= About this task =
Look down the entries below and report how many lines hold the string "Senior"; write nothing else.

******

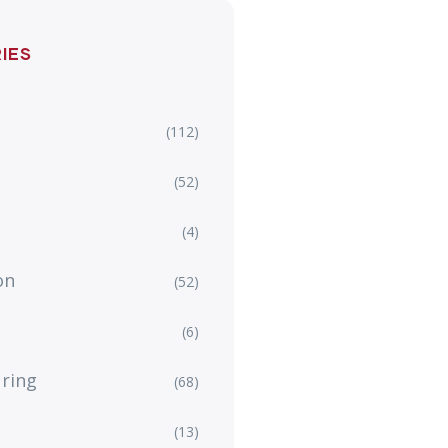
IES
(112)
(52)
(4)
on
(52)
(6)
ring
(68)
(13)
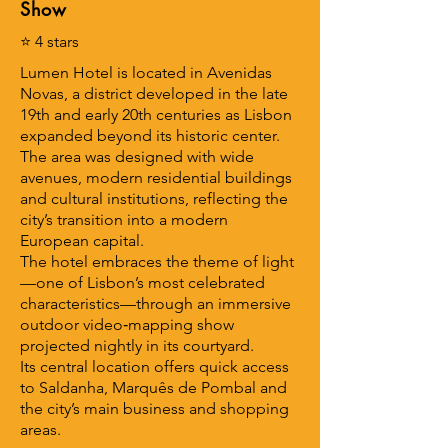
Show
⭐ 4 stars
Lumen Hotel is located in Avenidas
Novas, a district developed in the late
19th and early 20th centuries as Lisbon
expanded beyond its historic center.
The area was designed with wide
avenues, modern residential buildings
and cultural institutions, reflecting the
city’s transition into a modern
European capital.
The hotel embraces the theme of light
—one of Lisbon’s most celebrated
characteristics—through an immersive
outdoor video‑mapping show
projected nightly in its courtyard.
Its central location offers quick access
to Saldanha, Marquês de Pombal and
the city’s main business and shopping
areas.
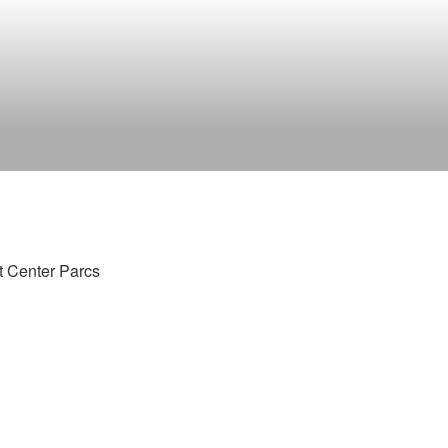
t Center Parcs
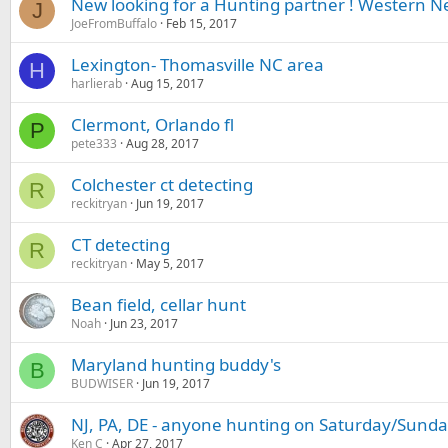
New looking for a Hunting partner ! Western N
J
JoeFromBuffalo
Feb 15, 2017
Lexington- Thomasville NC area
H
harlierab
Aug 15, 2017
Clermont, Orlando fl
P
pete333
Aug 28, 2017
Colchester ct detecting
R
reckitryan
Jun 19, 2017
CT detecting
R
reckitryan
May 5, 2017
Bean field, cellar hunt
Noah
Jun 23, 2017
Maryland hunting buddy's
B
BUDWISER
Jun 19, 2017
NJ, PA, DE - anyone hunting on Saturday/Sunda
Ken C
Apr 27, 2017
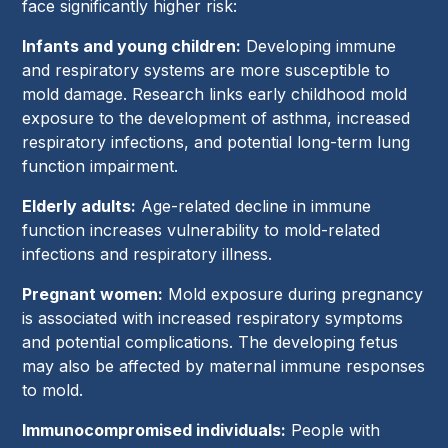
face significantly higher risk:
Infants and young children:
Developing immune
and respiratory systems are more susceptible to
mold damage. Research links early childhood mold
exposure to the development of asthma, increased
respiratory infections, and potential long-term lung
function impairment.
Elderly adults:
Age-related decline in immune
function increases vulnerability to mold-related
infections and respiratory illness.
Pregnant women:
Mold exposure during pregnancy
is associated with increased respiratory symptoms
and potential complications. The developing fetus
may also be affected by maternal immune responses
to mold.
Immunocompromised individuals:
People with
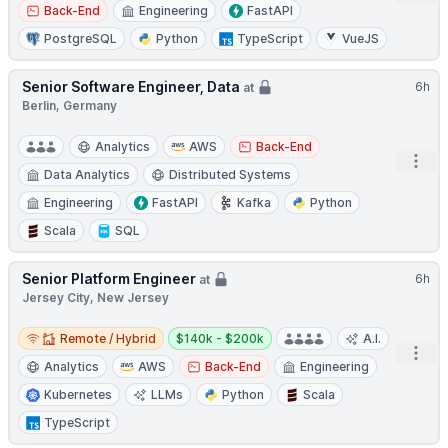
Back-End
Engineering
FastAPI
PostgreSQL
Python
TypeScript
VueJS
Senior Software Engineer, Data
6h
at
Berlin, Germany
Analytics
AWS
Back-End
Open
Data Analytics
Distributed Systems
Engineering
FastAPI
Kafka
Python
Scala
SQL
Senior Platform Engineer
6h
at
Jersey City, New Jersey
Remote / Hybrid
Salary:
Remote / Hybrid
$140k - $200k
A.I.
Open
Analytics
AWS
Back-End
Engineering
Kubernetes
LLMs
Python
Scala
TypeScript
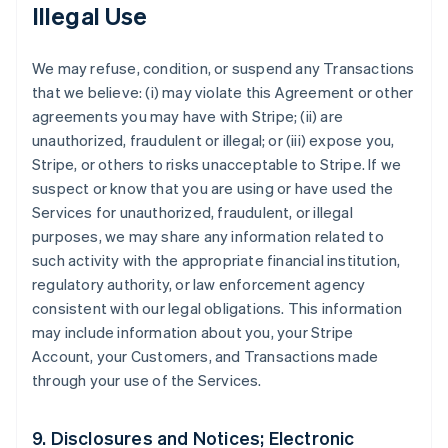
Illegal Use
We may refuse, condition, or suspend any Transactions
that we believe: (i) may violate this Agreement or other
agreements you may have with Stripe; (ii) are
unauthorized, fraudulent or illegal; or (iii) expose you,
Stripe, or others to risks unacceptable to Stripe. If we
suspect or know that you are using or have used the
Services for unauthorized, fraudulent, or illegal
purposes, we may share any information related to
such activity with the appropriate financial institution,
regulatory authority, or law enforcement agency
consistent with our legal obligations. This information
may include information about you, your Stripe
Account, your Customers, and Transactions made
through your use of the Services.
9. Disclosures and Notices; Electronic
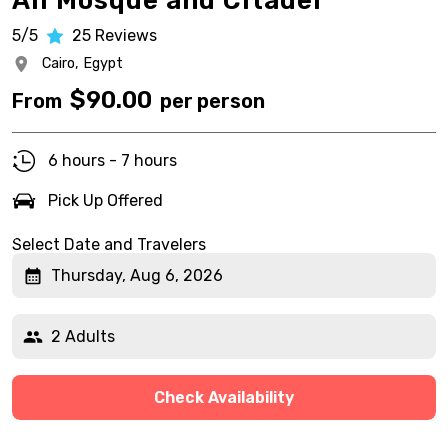
Ali Mosque and Citadel
5/5
25
Reviews
Cairo,
Egypt
$
90.00
From
per person
6 hours - 7 hours
Pick Up Offered
Select Date and Travelers
Thursday, Aug 6, 2026
2 Adults
Check Availability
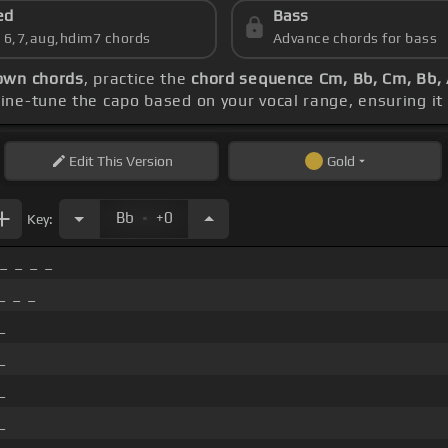
ed
Bass
s 6,7,aug,hdim7 chords
Advance chords for bass
wn chords
, practice the
chord sequence Cm, Bb, Cm, Bb,
Fine-tune the capo based on your vocal range, ensuring 
Edit
This Version
Gold
.
Bb
+0
Key:
_ _ _ _
_ _ _
_
_
_
_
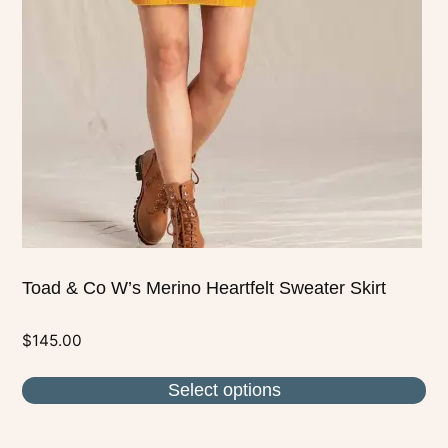
options
may
be
chosen
on
the
product
page
Toad & Co W’s Merino Heartfelt Sweater Skirt
$
145.00
Select options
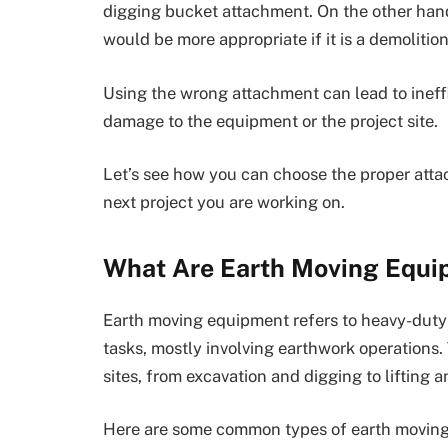
digging bucket attachment. On the other han
would be more appropriate if it is a demolition
Using the wrong attachment can lead to ineffi
damage to the equipment or the project site.
Let’s see how you can choose the proper att
next project you are working on.
What Are Earth Moving Equi
Earth moving equipment refers to heavy-duty 
tasks, mostly involving earthwork operations.
sites, from excavation and digging to lifting 
Here are some common types of earth movin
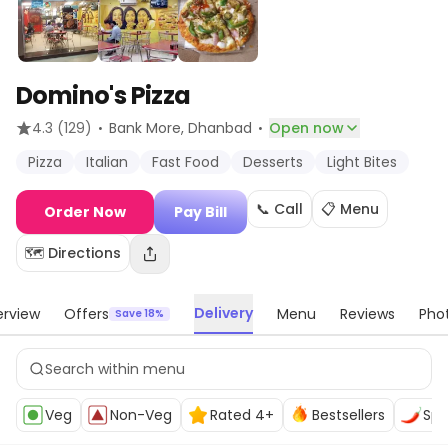
Domino's Pizza
·
·
4.3
(129)
Bank More
, Dhanbad
Open now
Pizza
Italian
Fast Food
Desserts
Light Bites
📞 Call
📋 Menu
Order Now
Pay Bill
🗺️ Directions
Delivery
rview
Offers
Menu
Reviews
Pho
Save 18%
Veg
Non-Veg
Rated 4+
Bestsellers
Spi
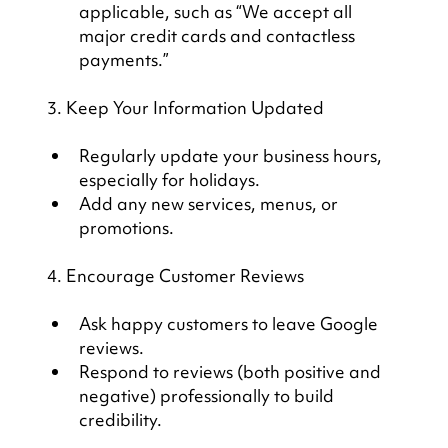
applicable, such as “We accept all 
major credit cards and contactless 
payments.”
3. Keep Your Information Updated
Regularly update your business hours, 
especially for holidays.
Add any new services, menus, or 
promotions.
4. Encourage Customer Reviews
Ask happy customers to leave Google 
reviews.
Respond to reviews (both positive and 
negative) professionally to build 
credibility.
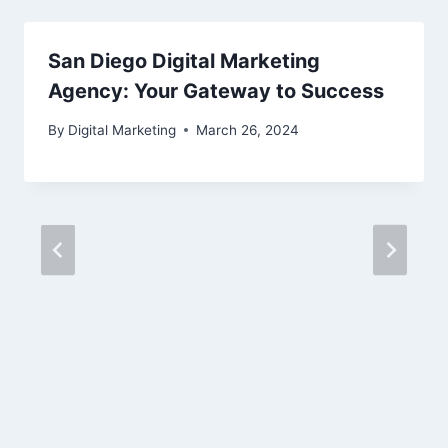
San Diego Digital Marketing
Agency: Your Gateway to Success
By
Digital Marketing
March 26, 2024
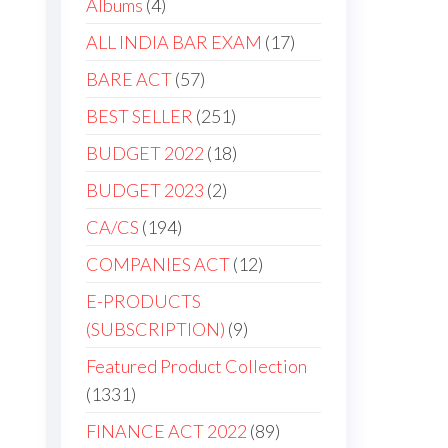
Albums
4
ALL INDIA BAR EXAM
17
BARE ACT
57
BEST SELLER
251
BUDGET 2022
18
BUDGET 2023
2
CA/CS
194
COMPANIES ACT
12
E-PRODUCTS
(SUBSCRIPTION)
9
Featured Product Collection
1331
FINANCE ACT 2022
89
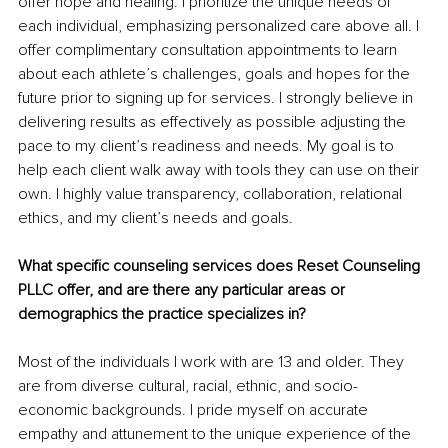
offer hope and healing. I prioritize the unique needs of 
each individual, emphasizing personalized care above all. I 
offer complimentary consultation appointments to learn 
about each athlete’s challenges, goals and hopes for the 
future prior to signing up for services. I strongly believe in 
delivering results as effectively as possible adjusting the 
pace to my client’s readiness and needs. My goal is to 
help each client walk away with tools they can use on their 
own. I highly value transparency, collaboration, relational 
ethics, and my client’s needs and goals. 
What specific counseling services does Reset Counseling 
PLLC offer, and are there any particular areas or 
demographics the practice specializes in?
Most of the individuals I work with are 13 and older. They 
are from diverse cultural, racial, ethnic, and socio-
economic backgrounds. I pride myself on accurate 
empathy and attunement to the unique experience of the 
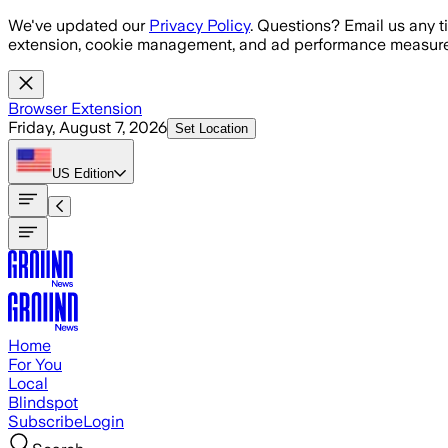
Skip to main content
We've updated our
Privacy Policy
. Questions? Email us any t
extension, cookie management, and ad performance measure
Browser Extension
Friday, August 7, 2026
Set Location
US
Edition
Home
For You
Local
Blindspot
Subscribe
Login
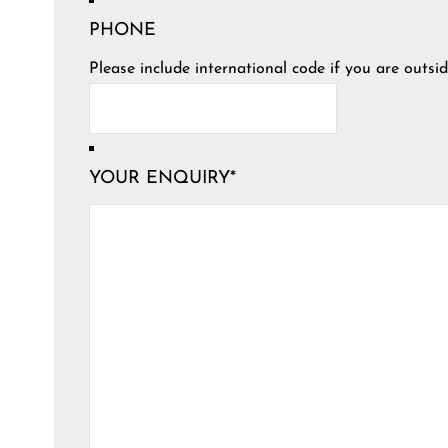
PHONE
Please include international code if you are outsid
YOUR ENQUIRY
*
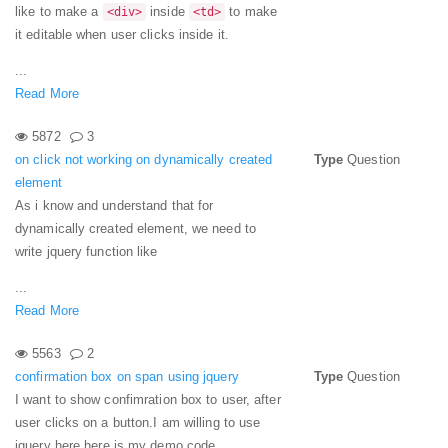
like to make a
inside
to make
<div>
<td>
it editable when user clicks inside it.
...
Read More
5872
3
on click not working on dynamically created
Type
Question
element
As i know and understand that for
dynamically created element, we need to
write jquery function like
...
Read More
5563
2
confirmation box on span using jquery
Type
Question
I want to show confimration box to user, after
user clicks on a button.
I am willing to use
jquery here.
here is my demo code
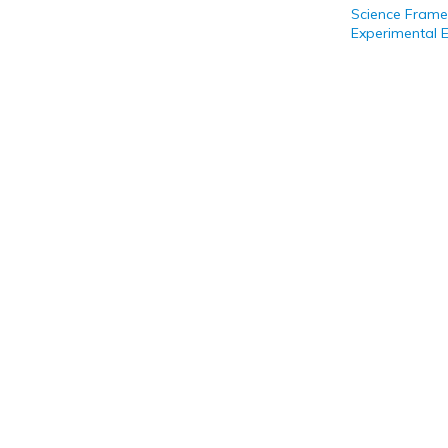
Science Frame
Experimental 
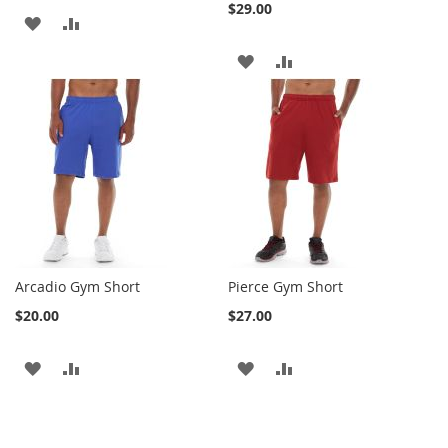
$29.00
ADD
ADD
TO
TO
ADD
ADD
WISH
COMPARE
TO
TO
LIST
WISH
COMPARE
LIST
Arcadio Gym Short
Pierce Gym Short
$20.00
$27.00
ADD
ADD
ADD
ADD
TO
TO
TO
TO
WISH
COMPARE
WISH
COMPARE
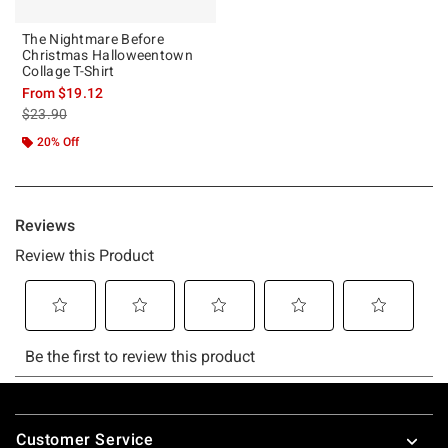
The Nightmare Before
Christmas Halloweentown
Collage T-Shirt
From
$19.12
is sales price, the original price is
$23.90
20% Off
Footer
Customer Service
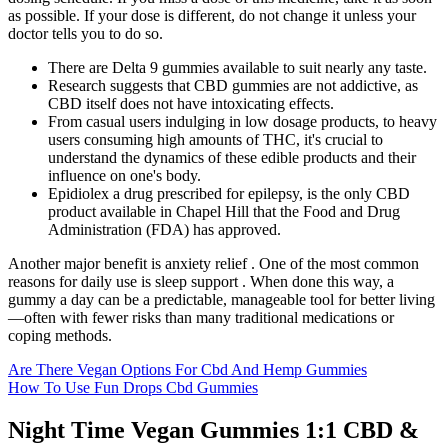
as possible. If your dose is different, do not change it unless your
doctor tells you to do so.
There are Delta 9 gummies available to suit nearly any taste.
Research suggests that CBD gummies are not addictive, as
CBD itself does not have intoxicating effects.
From casual users indulging in low dosage products, to heavy
users consuming high amounts of THC, it's crucial to
understand the dynamics of these edible products and their
influence on one's body.
Epidiolex a drug prescribed for epilepsy, is the only CBD
product available in Chapel Hill that the Food and Drug
Administration (FDA) has approved.
Another major benefit is anxiety relief . One of the most common
reasons for daily use is sleep support . When done this way, a
gummy a day can be a predictable, manageable tool for better living
—often with fewer risks than many traditional medications or
coping methods.
Are There Vegan Options For Cbd And Hemp Gummies
How To Use Fun Drops Cbd Gummies
Night Time Vegan Gummies 1:1 CBD &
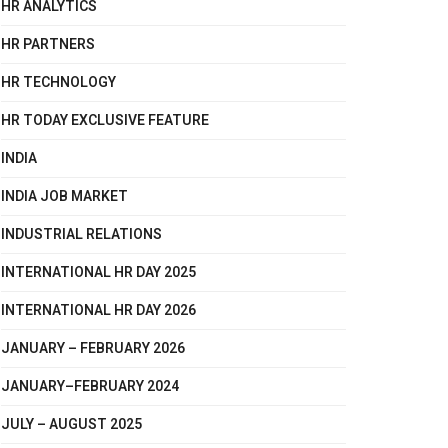
HR ANALYTICS
HR PARTNERS
HR TECHNOLOGY
HR TODAY EXCLUSIVE FEATURE
INDIA
INDIA JOB MARKET
INDUSTRIAL RELATIONS
INTERNATIONAL HR DAY 2025
INTERNATIONAL HR DAY 2026
JANUARY – FEBRUARY 2026
JANUARY–FEBRUARY 2024
JULY – AUGUST 2025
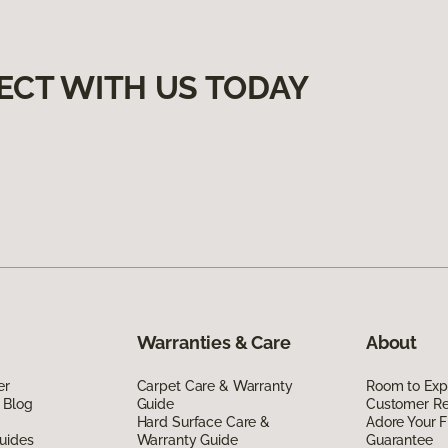
ECT WITH US TODAY
Warranties & Care
About
er
Carpet Care & Warranty
Room to Exp
 Blog
Guide
Customer R
Hard Surface Care &
Adore Your F
uides
Warranty Guide
Guarantee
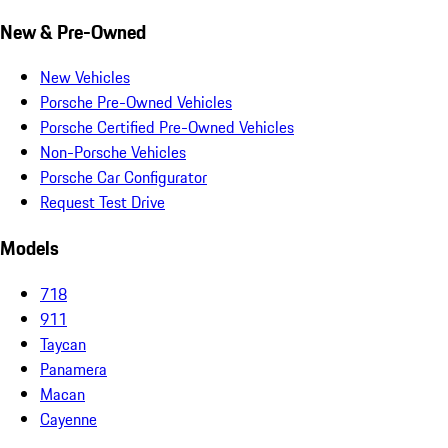
New & Pre-Owned
New Vehicles
Porsche Pre-Owned Vehicles
Porsche Certified Pre-Owned Vehicles
Non-Porsche Vehicles
Porsche Car Configurator
Request Test Drive
Models
718
911
Taycan
Panamera
Macan
Cayenne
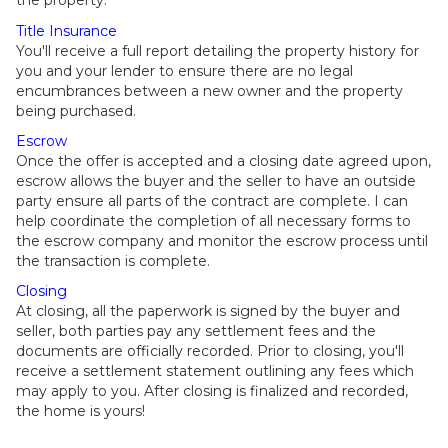
the property.
Title Insurance
You'll receive a full report detailing the property history for
you and your lender to ensure there are no legal
encumbrances between a new owner and the property
being purchased.
Escrow
Once the offer is accepted and a closing date agreed upon,
escrow allows the buyer and the seller to have an outside
party ensure all parts of the contract are complete. I can
help coordinate the completion of all necessary forms to
the escrow company and monitor the escrow process until
the transaction is complete.
Closing
At closing, all the paperwork is signed by the buyer and
seller, both parties pay any settlement fees and the
documents are officially recorded. Prior to closing, you'll
receive a settlement statement outlining any fees which
may apply to you. After closing is finalized and recorded,
the home is yours!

******

= Solution below =
2